Reproducible research artifact for the NEMO spin-up acceleration method. This repository contains the full end-to-end workflow as a citable, versioned snapshot.
| Submodule | Description |
|---|---|
nemo-spinup-forecast |
Dimensionality reduction and forecasting |
nemo-spinup-restart |
Restart file generation |
nemo-spinup-evaluation |
Evaluation and validation |
Reference data (DINO output, restart files, mesh_mask.nc) is archived on Zenodo:
Zenodo DOI: 10.5281/zenodo.19557419
This installs all three nemo-spinup-{forecast, restart, evaluation} packages in a single virtual environment.
-
Clone this repository with submodules
git clone --recurse-submodules https://github.com/m2lines/nemo-spinup-bench.git cd nemo-spinup-bench -
Create a virtual environment and install dependencies
python3 -m venv venv source venv/bin/activate pip install ./nemo-spinup-{forecast,restart,evaluation}
This describes the complete end-to-end pipeline to run the benchmark.

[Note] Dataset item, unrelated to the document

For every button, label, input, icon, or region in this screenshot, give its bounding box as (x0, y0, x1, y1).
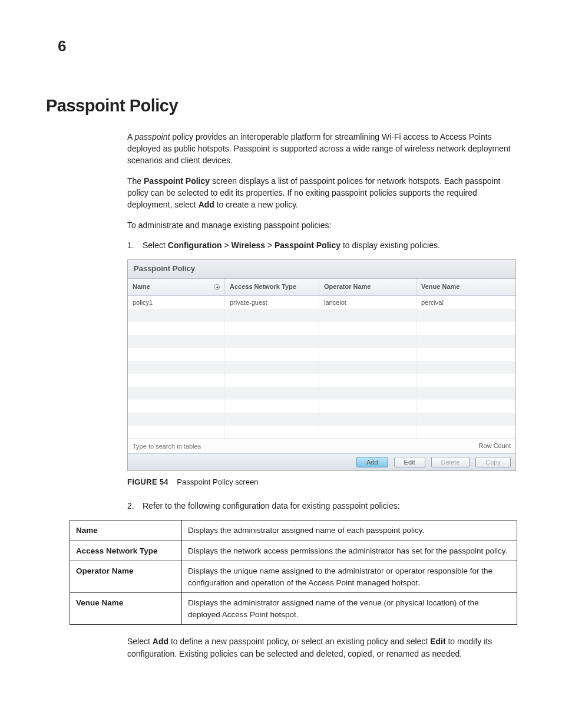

We omit details like building and compiling NEMO/DINO.
The entire pipeline assumes NEMO 4.2.0 and a completed cold-start NEMO run, i.e. output files, restart files, and a
mesh_mask.ncare available before starting.The commands below assume reference data is downloaded to
data/50/. Substitute this with your own data directory if not using the reference data.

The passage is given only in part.